Every industry reaches a point where it has to ask a simple question.
Are we doing this because it still makes sense, or because that’s the way we’ve always done it?
For racing, that question should be asked every morning at about 3am.
Australian Trainers’ Association president Troy Corstens reignited the debate this week when he called for later training starts, arguing they would help tackle racing’s ongoing staffing shortage.
He’s been making the point for years.
“I’ve been banging on about it for probably 20 years, but we need to change,” Corstens said on SEN.
“Everyone sits back – ‘I can’t get staff, I can’t get track riders’ – why would kids want to get up at 3AM, work their butts off all morning, and then go to the races all day?”
It’s hard to argue with him.
In fact, I’d go one step further.
The industry’s obsession with pre-dawn starts isn’t just making it harder to recruit staff. It’s making racing less safe, less attractive as a career and, potentially, costing the sport wagering turnover.
When I was at Racing Victoria, I pushed strongly for later training starts. During that period, later starts were trialled at Ballarat and Cranbourne. The trials proved there was another way to operate.
Yet here we are, years later, with much of the industry still setting alarms before 3am.
Meanwhile, we continue to ask why we can’t attract people.
Those two conversations simply don’t coexist.
Racing isn’t competing for employees against other stables. It’s competing against every other trade and profession an 18-year-old might consider.

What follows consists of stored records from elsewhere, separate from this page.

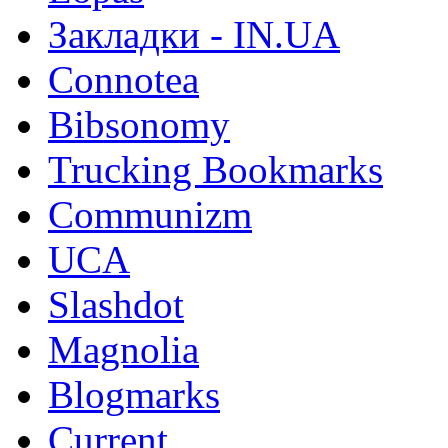
Закладки - IN.UA
Connotea
Bibsonomy
Trucking Bookmarks
Communizm
UCA
Slashdot
Magnolia
Blogmarks
Current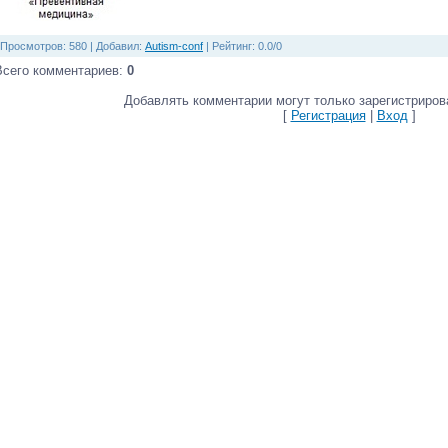
Просмотров
: 580 |
Добавил
:
Autism-conf
|
Рейтинг
:
0.0
/
0
Всего комментариев
:
0
Добавлять комментарии могут только зарегистриров
[
Регистрация
|
Вход
]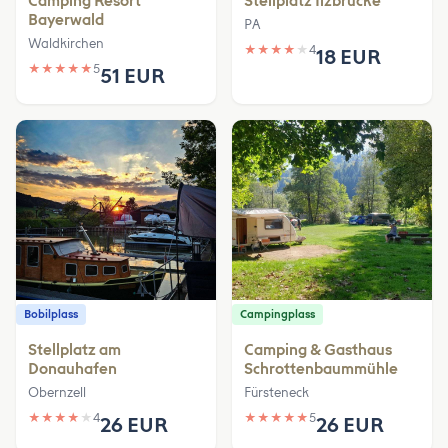
Camping Resort
Stellplatz Ilzbrücke
Bayerwald
PA
Waldkirchen
★
★
★
★
★
4
18 EUR
★
★
★
★
★
5
51 EUR
Bobilplass
Campingplass
Stellplatz am
Camping & Gasthaus
Donauhafen
Schrottenbaummühle
Obernzell
Fürsteneck
★
★
★
★
★
4
★
★
★
★
★
5
26 EUR
26 EUR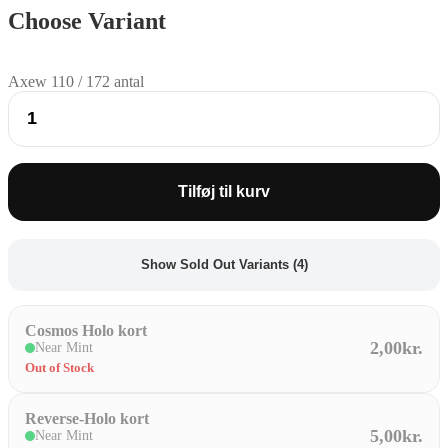
Choose Variant
Axew 110 / 172 antal
Tilføj til kurv
Show Sold Out Variants (4)
Cosmos Holo kort
2,00kr.
Near Mint
Out of Stock
Reverse-Holo kort
5,00kr.
Near Mint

A young person can become an electrician, plumber, mechanic or builder, earn a good living and still have dinner with friends or play sport on a weeknight. Racing asks them to build their life around a 2.30am alarm.
That’s a tough sell.
Long hours are part of the game and always will be. Nobody is suggesting otherwise. But there’s a significant difference between working hard and working at an hour that almost no other industry considers reasonable.
Corstens also highlighted what might be the biggest obstacle to change.
“We’re racing later, we’ve got more twilight meetings, and I think it’s time we sat down and got real, instead of saying ‘that’s the way we’ve always done it.'”
That sentence should be pinned to the wall of every racing boardroom in Australia.
The sport has modernised almost everywhere else. We’ve embraced twilight meetings, night racing, new wagering products and cutting-edge technology. Yet when it comes to training hours, we continue to operate as though it’s 1985.
Perhaps the strongest endorsement of change came from someone who didn’t initially want it.
Corstens recalled Peter Snowden opposing Rosehill’s move from 3.30am to 5am starts.
After living with it, Snowden’s view completely changed.
“You know what, Troy? I actually love it,” he said.
“It’s changed my life. I get a little bit longer to sleep, I get better staff. Once you put it into play, it’s actually really good.”
That’s often how change works. People fear it until they experience it.
Personally, I’d go further again. I’d like to see first horse on the track at 6am.
Why?
Because the benefits don’t stop with recruitment.
Only a couple of years ago Victorian trainers were staring down a WorkCover crisis. Premiums skyrocketed as claims mounted, threatening the viability of many stables before Racing Victoria stepped in with subsidies and the WorkCover Support Service. The industry deserves credit for getting on the front foot and bringing the situation under control.
But why stop there?
Working with 500-kilogram thoroughbreds in darkness, or even semi-darkness, is inherently more dangerous than doing the same job in daylight. Conducting the majority of trackwork after sunrise is simply a safer workplace.
If racing is serious about reducing injuries and keeping WorkCover costs under control, this should be part of the conversation.
There will be objections.
There always are.
Track maintenance schedules. Participants with second jobs. Every training centre being different.
They’re all valid points.
None of them are reasons to do nothing.
The working hours of an entire industry shouldn’t be dictated by when the track needs mowing. If later starts are better for participants, then the logistics can be worked through. Racing has solved far more complicated problems than moving training back a couple of hours.
There is one final benefit that rarely gets mentioned.
Later training hours create flexibility for later race starts without extending participants’ days. That’s good news for wagering.
The later race meetings begin, particularly during summer, the more people are available to watch and bet. Most Australians are busy through the middle of the day. They aren’t later in the afternoon. If racing is looking for incremental turnover growth, this is one structural change worth exploring.
With key stakeholders constantly calling for more prizemoney, the industry also needs to think about growing the revenue pie. One way to help do that is by racing when people actually want to consume the product. There are only so many industry staff that can be cut to protect prizemoney before there’s nothing left to cut.
There is no silver bullet for racing’s ongoing staffing challenges.
But there are plenty of practical changes that would make the industry a better place to work.
Moving first horse to 6am is one of them.
Troy Corstens has done the industry a favour by saying the quiet part out loud.
Now racing needs to stop asking why it can’t attract staff and start fixing one of the biggest reasons people choose not to join in the first place.